Mais je ne me plains pas du tout, c’est autre chose que je dis. Je ne parle pas de moi, mais de l’état global du journalisme dans notre coin de pays et de l’évolution de cette vocation. Dans les grands médias, il n’y a plus beaucoup de «personnalités», à l’inverse de ce que l’on connaissait naguère. Et ce n’est pas parce que des démarches isolées comme celles du Regard Libre, de Bon pour la tête ou du Peuple existent et vont grandissant que cela signifie pour autant qu’il y a un équilibre. Mais qui sait, ça peut changer!

Vous êtes certes ouvertement de droite, mais très prudent sur les thèmes de société qui fâchent. C’est du calcul, de votre part?

Je ne me considère pas comme prudent, donc non il n’y a pas de calcul. Être nuancé, en revanche, est une question d’hygiène intellectuelle. Le récent essai de Jean Birnbaum, Le Courage de la nuance, m’a beaucoup parlé. Si une chose est vraie mais pas sexy, il faut la dire telle qu’elle est. Je ne cherche pas la polémique pour la polémique, mais dire la vérité ou exprimer des opinions implique parfois de créer des débats vifs; cela fait partie de notre métier.

En quoi la droite progressiste que vous incarnez diffère-t-elle réellement de la pensée de gauche, omniprésente dans les médias?

Il ne faut pas prendre le terme de progressiste au sens où on l’entend habituellement. On veut tous que demain soit meilleur qu’aujourd’hui et que l’on évolue vers une société meilleure. Pour certains, conservateurs ou même réactionnaires, cela passe par la préservation, voire par un retour à certaines idées ou pratiques. Revenir à une certaine autorité à l’école, par exemple, me semblerait certainement être un progrès.

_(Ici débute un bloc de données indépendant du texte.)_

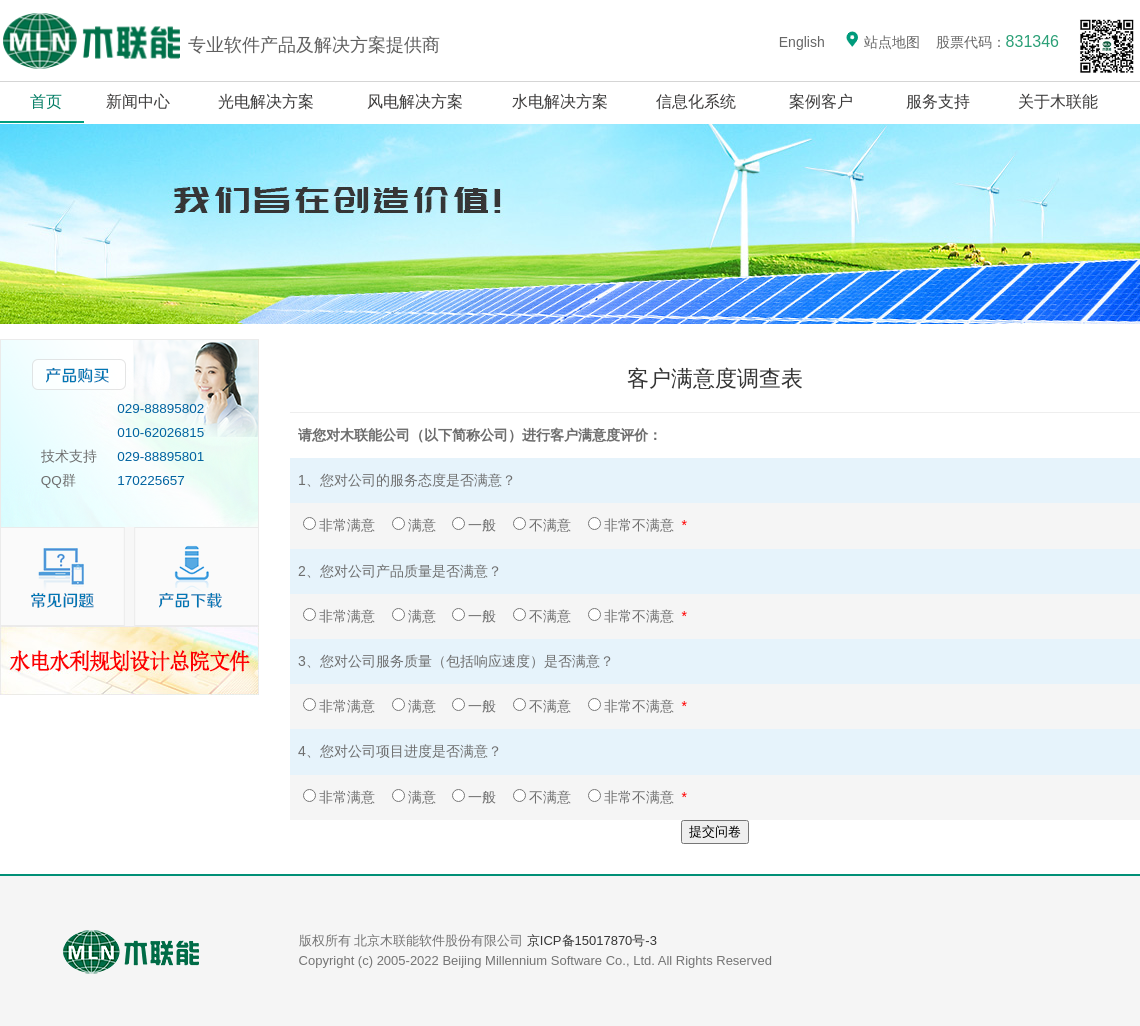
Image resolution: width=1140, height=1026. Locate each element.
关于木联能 (1060, 101)
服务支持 (938, 101)
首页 (46, 101)
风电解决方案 (415, 101)
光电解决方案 (266, 101)
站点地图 (882, 42)
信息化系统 (696, 101)
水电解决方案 (560, 101)
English (802, 42)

Le Regard Libre a une ligne assez intellectuelle. C’est le bon pari pour remettre des idées de droite sur le devant de la scène?

Non (rires). Ce n’est pas suffisant, évidemment, et s’il n’y avait que nous, nous ne toucherions pas tout le monde. Notez que nous ne sommes pas contre la presse classique, mais que nous existons de façon complémentaire à cette dernière. Du reste, notre objectif est moins d’apporter des idées de droite dans l’opinion que de proposer des débats pluralistes, rendus difficiles par le wokisme ambiant, miroir du puritanisme américain.

Comment vous situez-vous par rapport à l’héritage chrétien, cher à nos lecteurs?

Je ne suis pas étranger à l’héritage libéral, et je pense que ce n’est pas par hasard si celui-ci a pu se développer au sein de la partie du monde qui était chrétienne. Le christianisme a placé l’être humain au centre des préoccupations politiques et c’est une des influences évidentes du libéralisme, avec les traditions grecque et romaine. Les penseurs des Lumières avaient beau être contre les institutions religieuses, ils n’en étaient pas moins chrétiens de culture.